The proposed rule would apply to all claims submitted under Medicare Parts A, B, C, and D. The proposed rule is influenced by the outcome of UnitedHealthcare Ins. Co. v. Azar, in which the court noted that the use of the “reasonable diligence” standard in identifying overpayments conflicted with the “knowledge” standard in the FCA and improperly created liability for mere negligence, and CMS does not have the legislative authority to apply more stringent standards to impose FCA consequences through regulation.”

Assembly Bill 5055, introduced in the New Jersey General Assembly on January 12, 2023, would require healthcare facilities and professionals to provide the parent or guardian of an unemancipated minor patient access to the patient’s medical records without authorization from the minor patient. This right of access would not apply where a minor appears to have been sexually assaulted and the treating physician determines that it would not be in the minor’s best interests to notify the parent or guardian, a minor seeks treatment for a substance use disorder, or a minor is over 16 years of age and is seeking temporary outpatient behavioral health treatment.

Assembly Bill 256 passed in both houses of the New Jersey Legislature on January 26, 2023, and now awaits being signed into law by Governor Phil Murphy. If signed into law, this bill would require healthcare facilities licensed by the Department of Health to adopt and implement policies for use of smoke evacuation systems for the prevention of exposure to surgical smoke generated during some surgical procedures. The bill would not apply to long-term care, adult medical day care, home health, and psychiatric hospitals.

On February 1, 2023, the Federal Trade Commission (FTC) issued a press release announcing:

The [FTC] has taken enforcement action for the first time under its Health Breach Notification Rule against the telehealth and prescription drug discount provider [and vendor of personal health records] GoodRx Holdings Inc., for failing to notify consumers and others of its unauthorized disclosures of consumers’ personal health information to Facebook, Google, and other companies. In a first-of-its-kind proposed order, filed by the Department of Justice on behalf of the FTC, GoodRx will be prohibited from sharing user health data with applicable third parties for advertising purpose, and has agreed to pay a $1.5 million civil penalty for violating the rule. The proposed order must be approved by the federal court to go into effect.

The FTC alleged that GoodRx shared sensitive personal health information with advertising companies and platforms, contrary to its privacy promises, and failed to report such unauthorized disclosures as required by the Health Breach Notification Rule.
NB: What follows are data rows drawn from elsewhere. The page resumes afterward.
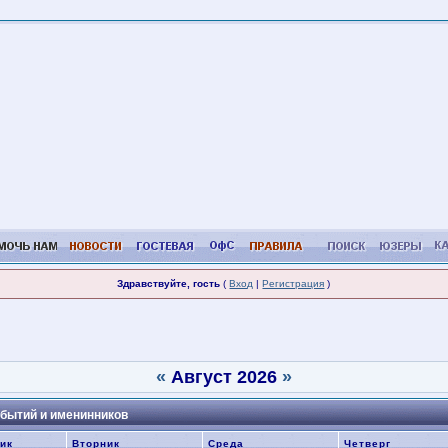
Здравствуйте, гость
(
Вход
|
Регистрация
)
«
Август 2026
»
бытий и именинников
ик
Вторник
Среда
Четверг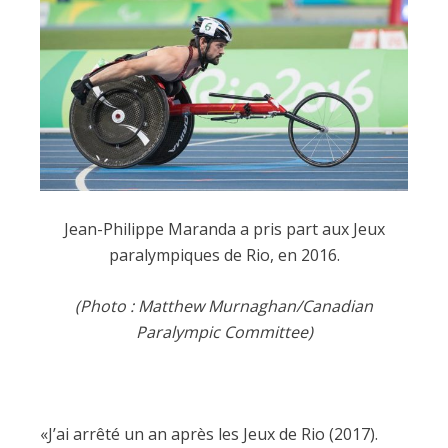
Jean-Philippe Maranda a pris part aux Jeux
paralympiques de Rio, en 2016.
(Photo : Matthew Murnaghan/Canadian
Paralympic Committee)
«J’ai arrêté un an après les Jeux de Rio (2017).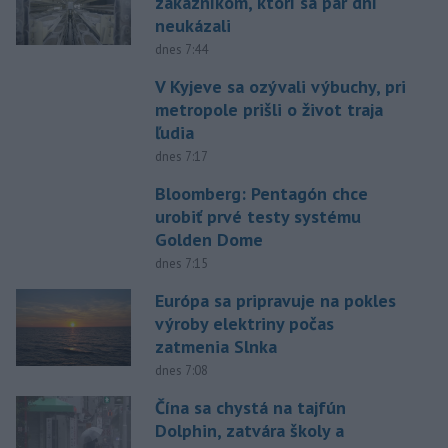
zákazníkom, ktorí sa pár dní
neukázali
dnes 7:44
V Kyjeve sa ozývali výbuchy, pri
metropole prišli o život traja
ľudia
dnes 7:17
Bloomberg: Pentagón chce
urobiť prvé testy systému
Golden Dome
dnes 7:15
Európa sa pripravuje na pokles
výroby elektriny počas
zatmenia Slnka
dnes 7:08
Čína sa chystá na tajfún
Dolphin, zatvára školy a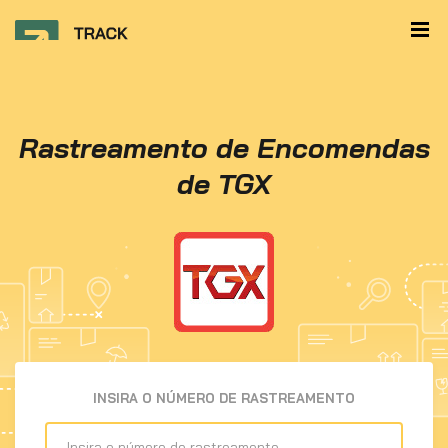
Rastreamento de Encomendas
de TGX
INSIRA O NÚMERO DE RASTREAMENTO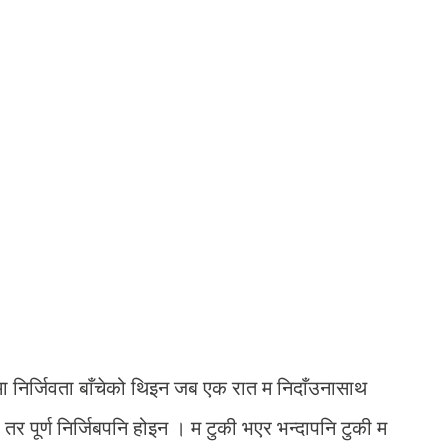
 निर्जिवता बाँचेको थिइन जब एक रात म निदाँउनासाथ
तर पूर्ण निर्जिबपनि होइन । म टुकी भएर भन्दापनि टुकी म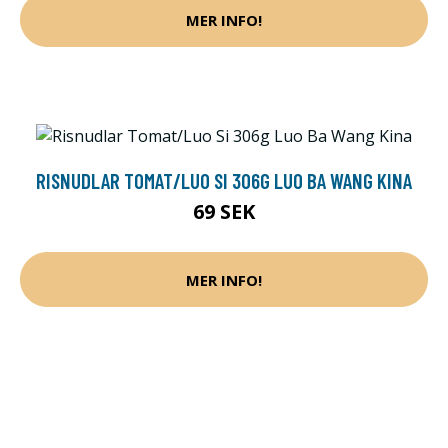
MER INFO!
RISNUDLAR TOMAT/LUO SI 306G LUO BA WANG KINA
69 SEK
MER INFO!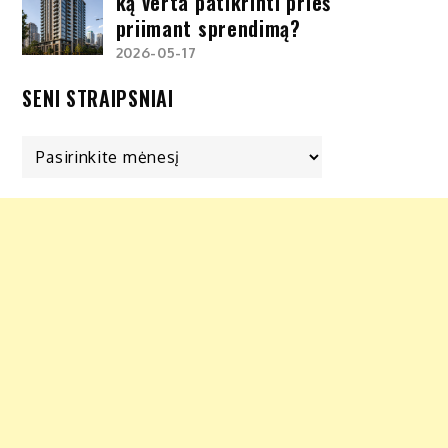
ką verta patikrinti prieš
priimant sprendimą?
2026-05-17
SENI STRAIPSNIAI
Seni
straipsniai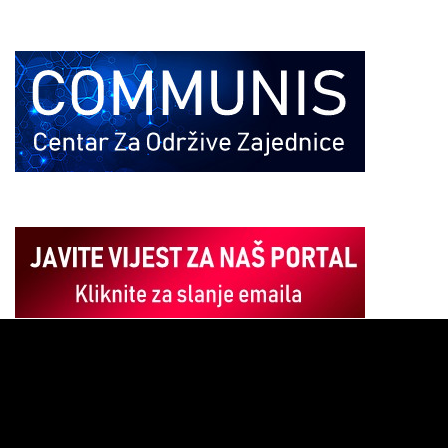
Pregledač
video
zapisa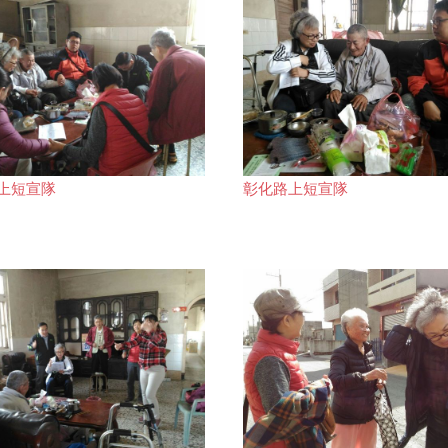
上短宣隊
彰化路上短宣隊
The FTC alleged GoodRx:

• Shared personal health information with Facebook, Google, Criteo, and others

• Used personal health information to target its users with advertisements

• Failed to limit third-party use of personal health information

• Misrepresented its HIPAA compliance, and

• Failed to implement policies to protect personal health information.

In September 2021, the FTC issued a policy statement specifically affirming that health apps and connected devices that collect the health data of consumers must comply with the Health Breach Notification Rule, which requires, among other things, that those subject to the rule notify consumers and others when consumers’ health information is breached.

It is also interesting to note that this action follows the recently-published guidance from the Department of Health & Human Services, Office for Civil Rights on the use of online tracking technologies by HIPAA-covered entities and business associates. See our prior Health Law Update article on this topic here.

The U.S. Department of Justice (DOJ) announced its “months-long disruption campaign against the Hive ransomware group that has targeted more than 1,500 victims in over 80 countries around the world, including hospitals, school districts, financial firms, and critical infrastructure.” Part of the disruption included the FBI’s penetration of Hive’s computer networks, capturing its decryption keys and providing them to victims to unlock affected systems and avoid payment of $130 million in demanded ransom. The DOJ stated that the group received over $100 million through its “double-extortion model of attack” of exfiltrating or stealing sensitive data before encrypting the victim’s systems, through the use of a ransomware-as-a-service (RaaS) model. Among the methods used by the attackers to gain access to the victim’s systems were phishing schemes and emails with malicious attachments.

One takeaway from this announcement is the importance of implementing recognized security practices that are intended to address and prevent the top cyber threats against the healthcare system. This includes having in place a robust security program, including HIPAA Security Rule policies and procedures, implemented practices, ongoing monitoring, and effective training initiatives that address security best practices and avoidance of ransomware attacks and phishing and email schemes.

KEITH ROBERTS
Briefly describe a recent significant transaction, win or client victory.
In a complex RICO action filed by a major insurance carrier alleging insurance fraud against a New York medical supplier, our litigation team successfully defended the matter to resolution, defeating the substantive allegations filed against our client. Our zealous efforts throughout the discovery process, including production and inspection of certain medical equipment at issue, exposed the weakness of the insurance carrier’s case thereby forcing the Plaintiff to abandon an exorbitant claim for damages. Here, we have another more than satisfied Brach Eichler client. Results matter.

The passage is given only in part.